(Beginning of Data)

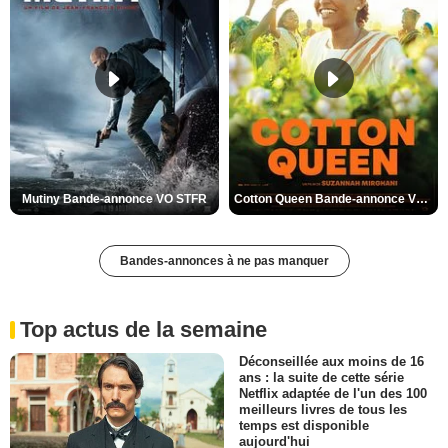
Mutiny Bande-annonce VO STFR
Cotton Queen Bande-annonce VO STFR
Bandes-annonces à ne pas manquer
Top actus de la semaine
Déconseillée aux moins de 16
ans : la suite de cette série
Netflix adaptée de l'un des 100
meilleurs livres de tous les
temps est disponible
aujourd'hui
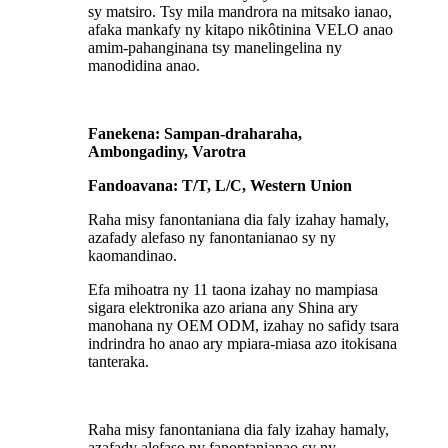
sy matsiro. Tsy mila mandrora na mitsako ianao,
afaka mankafy ny kitapo nikôtinina VELO anao
amim-pahanginana tsy manelingelina ny
manodidina anao.
Fanekena: Sampan-draharaha,
Ambongadiny, Varotra
Fandoavana: T/T, L/C, Western Union
Raha misy fanontaniana dia faly izahay hamaly,
azafady alefaso ny fanontanianao sy ny
kaomandinao.
Efa mihoatra ny 11 taona izahay no mampiasa
sigara elektronika azo ariana any Shina ary
manohana ny OEM ODM, izahay no safidy tsara
indrindra ho anao ary mpiara-miasa azo itokisana
tanteraka.
Raha misy fanontaniana dia faly izahay hamaly,
azafady alefaso ny fanontanianao sy ny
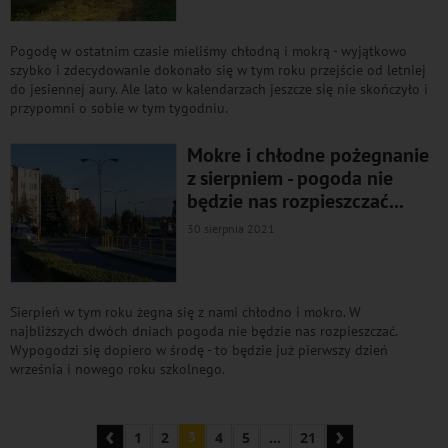
Pogodę w ostatnim czasie mieliśmy chłodną i mokrą - wyjątkowo
szybko i zdecydowanie dokonało się w tym roku przejście od letniej
do jesiennej aury. Ale lato w kalendarzach jeszcze się nie skończyło i
przypomni o sobie w tym tygodniu.
Mokre i chłodne pożegnanie
z sierpniem - pogoda nie
będzie nas rozpieszczać...
30 sierpnia 2021
Sierpień w tym roku żegna się z nami chłodno i mokro. W
najbliższych dwóch dniach pogoda nie będzie nas rozpieszczać.
Wypogodzi się dopiero w środę - to będzie już pierwszy dzień
września i nowego roku szkolnego.
‹
›
1
2
3
4
5
...
21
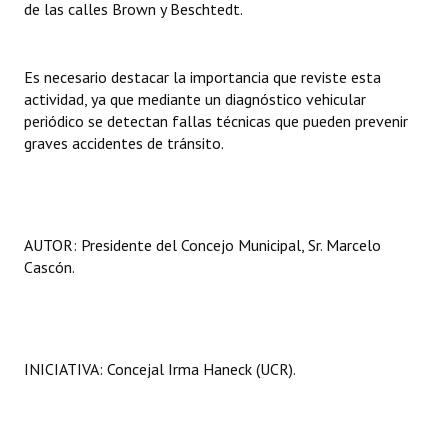
de las calles Brown y Beschtedt.
Es necesario destacar la importancia que reviste esta
actividad, ya que mediante un diagnóstico vehicular
periódico se detectan fallas técnicas que pueden prevenir
graves accidentes de tránsito.
AUTOR: Presidente del Concejo Municipal, Sr. Marcelo
Cascón.
INICIATIVA: Concejal Irma Haneck (UCR).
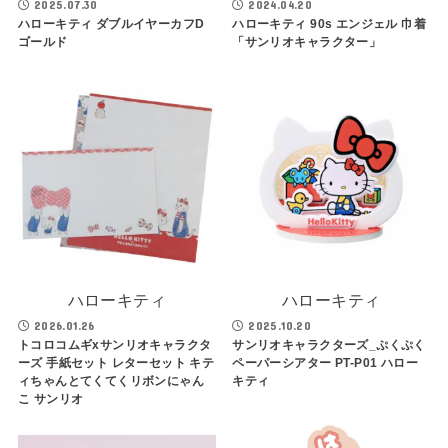
2025.07.30
2024.04.20
ハローキティ ダブルイヤーカフD
ハローキティ 90s エンジェル 巾着
ゴールド
「サンリオキャラクター」
ハローキティ
ハローキティ
2026.01.26
2025.10.20
トコロコムギxサンリオキャラクタ
サンリオキャラクターズ_ぷくぷく
ーズ 手紙セット レターセット キテ
ペーパーシアター PT-P01 ハロー
ィちゃんとてくてくリボンにゃん
キティ
こ サンリオ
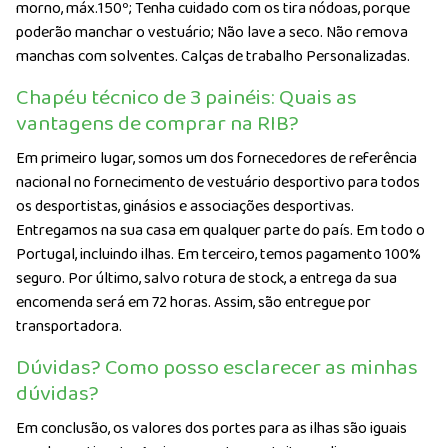
morno, máx.150º; Tenha cuidado com os tira nódoas, porque
poderão manchar o vestuário; Não lave a seco. Não remova
manchas com solventes. Calças de trabalho Personalizadas.
Chapéu técnico de 3 painéis: Quais as
vantagens de comprar na RIB?
Em primeiro lugar, somos um dos fornecedores de referência
nacional no fornecimento de vestuário desportivo para todos
os desportistas, ginásios e associações desportivas.
Entregamos na sua casa em qualquer parte do país. Em todo o
Portugal, incluindo ilhas. Em terceiro, temos pagamento 100%
seguro. Por último, salvo rotura de stock, a entrega da sua
encomenda será em 72 horas. Assim, são entregue por
transportadora.
Dúvidas? Como posso esclarecer as minhas
dúvidas?
Em conclusão, os valores dos portes para as ilhas são iguais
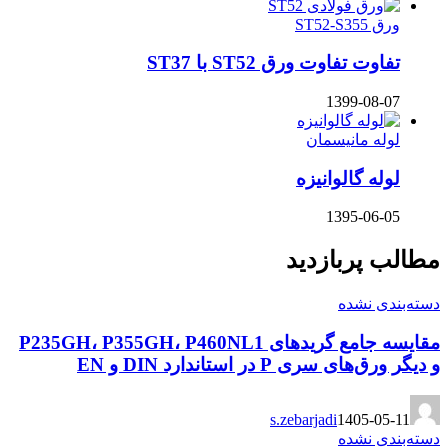
ورق ST52-S355
تفاوت تفاوت ورق ST52 با ST37
1399-08-07
لوله مانیسمان
لوله گالوانیزه
1395-06-05
مطالب پربازدید
دسته‌بندی نشده
مقایسه جامع گریدهای P235GH، P355GH، P460NL1
و دیگر ورق‌های سری P در استاندارد DIN و EN
s.zebarjadi
1405-05-11
دسته‌بندی نشده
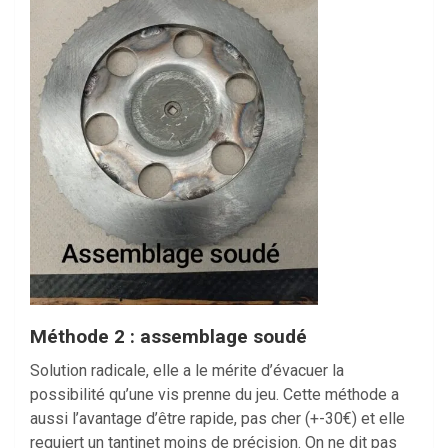
Méthode 2 : assemblage soudé
Solution radicale, elle a le mérite d’évacuer la
possibilité qu’une vis prenne du jeu. Cette méthode a
aussi l’avantage d’être rapide, pas cher (+-30€) et elle
requiert un tantinet moins de précision. On ne dit pas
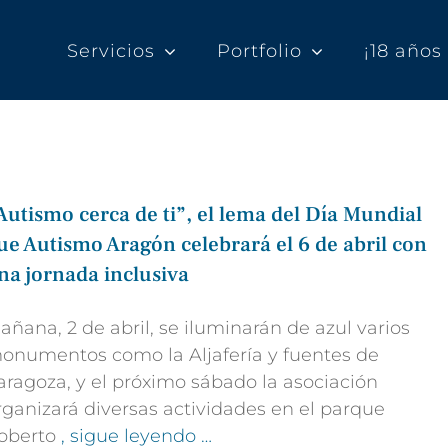
Servicios
Portfolio
¡18 año
Autismo cerca de ti”, el lema del Día Mundial
ue Autismo Aragón celebrará el 6 de abril con
na jornada inclusiva
añana, 2 de abril, se iluminarán de azul varios
onumentos como la Aljafería y fuentes de
aragoza, y el próximo sábado la asociación
rganizará diversas actividades en el parque
oberto
, sigue leyendo …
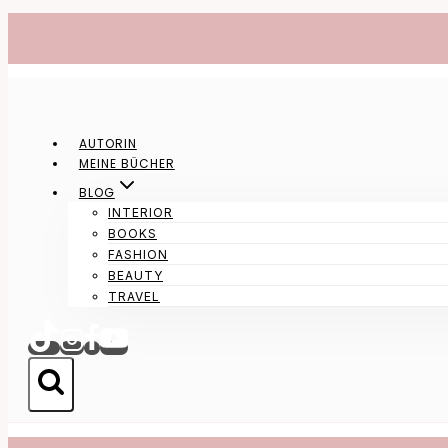
Zum
Inhalt
springen
AUTORIN
MEINE BÜCHER
BLOG
INTERIOR
BOOKS
FASHION
BEAUTY
TRAVEL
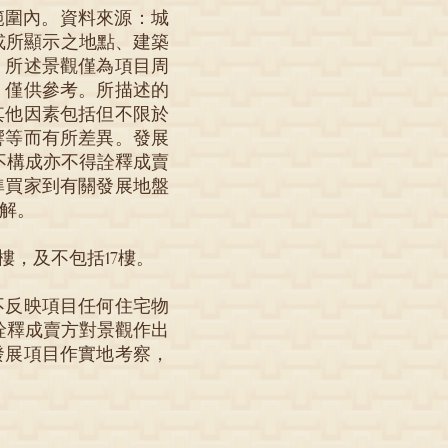
之範圍內。資料來源：城
）。所述或所顯示之地點、建築
。所述景觀僅為項目周
，僅供參考。所描述的
其他因素包括但不限於
響等而有所差異。發展
不構成亦不得詮釋成賣
準買家到有關發展地盤
解。
4樓，及不包括17樓。
不反映項目任何住宅物
詮釋成賣方對景觀作出
發展項目作實地考察，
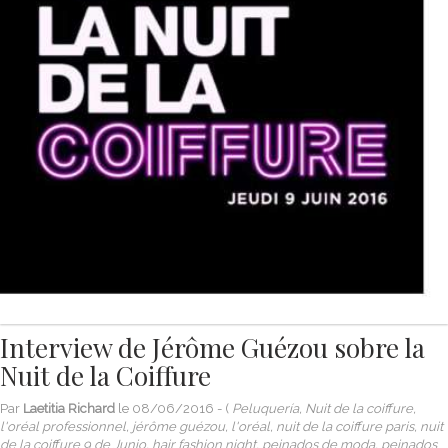
Interview de Jérôme Guézou sobre la
Nuit de la Coiffure
Par
Laetitia Richard
le
08/06/2016
- (
Peluquería, Nuit de la coiffure,
l'oréal professionnel, jérôme guézou, l'oréal, nuit de la coiffure paris, nuit
de la coiffure 9 de Junio, hair fashion night, peinados de moda, peinados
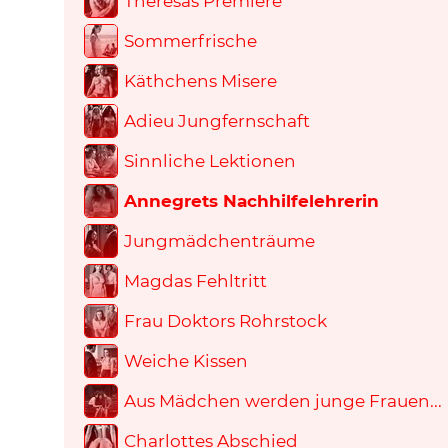
Theresas Premiere
Sommerfrische
Käthchens Misere
Adieu Jungfernschaft
Sinnliche Lektionen
Annegrets Nachhilfelehrerin
Jungmädchenträume
Magdas Fehltritt
Frau Doktors Rohrstock
Weiche Kissen
Aus Mädchen werden junge Frauen...
Charlottes Abschied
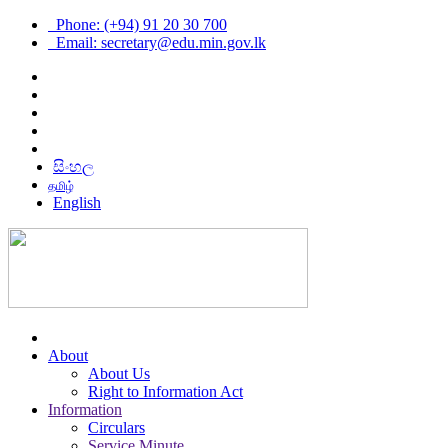
Phone: (+94) 91 20 30 700
Email: secretary@edu.min.gov.lk
සිංහල
தமிழ்
English
About
About Us
Right to Information Act
Information
Circulars
Service Minute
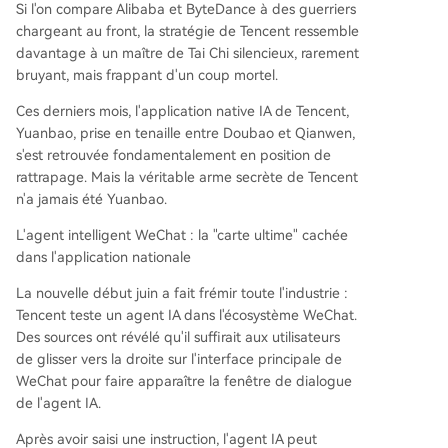
Si l'on compare Alibaba et ByteDance à des guerriers
chargeant au front, la stratégie de Tencent ressemble
davantage à un maître de Tai Chi silencieux, rarement
bruyant, mais frappant d'un coup mortel.
Ces derniers mois, l'application native IA de Tencent,
Yuanbao, prise en tenaille entre Doubao et Qianwen,
s'est retrouvée fondamentalement en position de
rattrapage. Mais la véritable arme secrète de Tencent
n'a jamais été Yuanbao.
L'agent intelligent WeChat : la "carte ultime" cachée
dans l'application nationale
La nouvelle début juin a fait frémir toute l'industrie :
Tencent teste un agent IA dans l'écosystème WeChat.
Des sources ont révélé qu'il suffirait aux utilisateurs
de glisser vers la droite sur l'interface principale de
WeChat pour faire apparaître la fenêtre de dialogue
de l'agent IA.
Après avoir saisi une instruction, l'agent IA peut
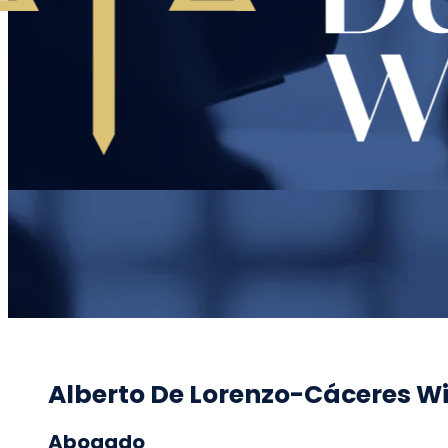
Alberto De Lorenzo-Cáceres Wi
Abogado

(End of Data)

What you are asked to do — From the records above, pull out every line containing the word "będzie".

Task result —
będzie nas rozpieszczać...
najbliższych dwóch dniach pogoda nie będzie nas rozpieszczać.
Wypogodzi się dopiero w środę - to będzie już pierwszy dzień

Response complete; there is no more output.